----- Exercise inputs

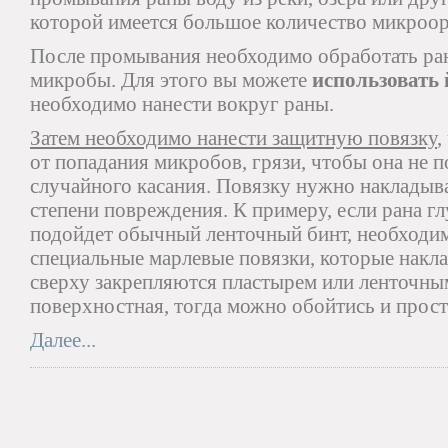
которой имеется большое количество микроор
После промывания необходимо обработать ран
микробы. Для этого вы можете
использовать 
необходимо нанести вокруг раны.
Затем необходимо нанести защитную повязку
,
от попадания микробов, грязи, чтобы она не 
случайного касания. Повязку нужно накладыва
степени повреждения. К примеру, если рана гл
подойдет обычный ленточный бинт, необходим
специальные марлевые повязки, которые накл
сверху закрепляются пластырем или ленточны
поверхностная, тогда можно обойтись и прост
Далее...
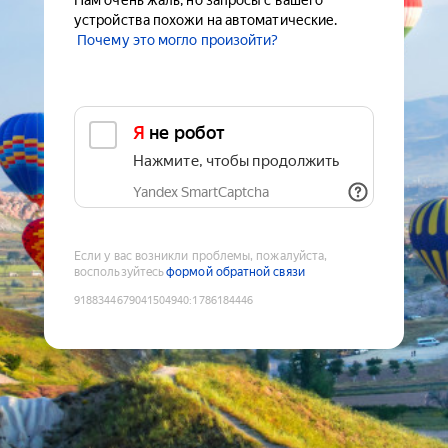
Нам очень жаль, но запросы с вашего
устройства похожи на автоматические.
Почему это могло произойти?
Я не робот
Нажмите, чтобы продолжить
Yandex SmartCaptcha
Если у вас возникли проблемы, пожалуйста,
воспользуйтесь
формой обратной связи
9188344679041504940
:
1786184446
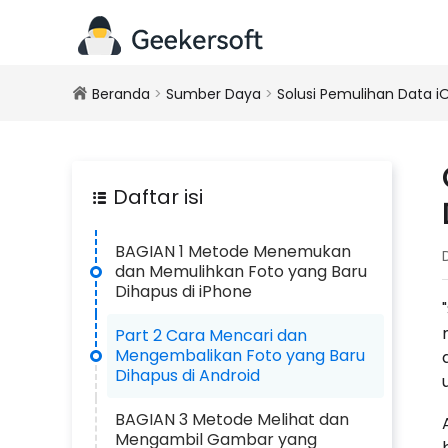
Beranda
>
Sumber Daya
>
Solusi Pemulihan Data i
Daftar isi
BAGIAN 1 Metode Menemukan
dan Memulihkan Foto yang Baru
Dihapus di iPhone
Part 2 Cara Mencari dan
Mengembalikan Foto yang Baru
Dihapus di Android
BAGIAN 3 Metode Melihat dan
Mengambil Gambar yang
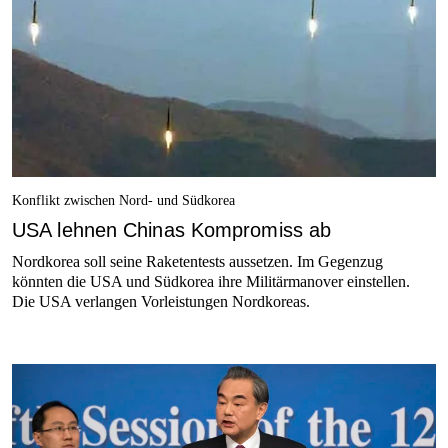
Konflikt zwischen Nord- und Südkorea
USA lehnen Chinas Kompromiss ab
Nordkorea soll seine Raketentests aussetzen. Im Gegenzug
könnten die USA und Südkorea ihre Militärmanover einstellen.
Die USA verlangen Vorleistungen Nordkoreas.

----------

* [Goal of the exercise]
In the listing above, count the lines where the string "Dihapus" occurs, then give that count and nothing else.

* [Worked solution]
2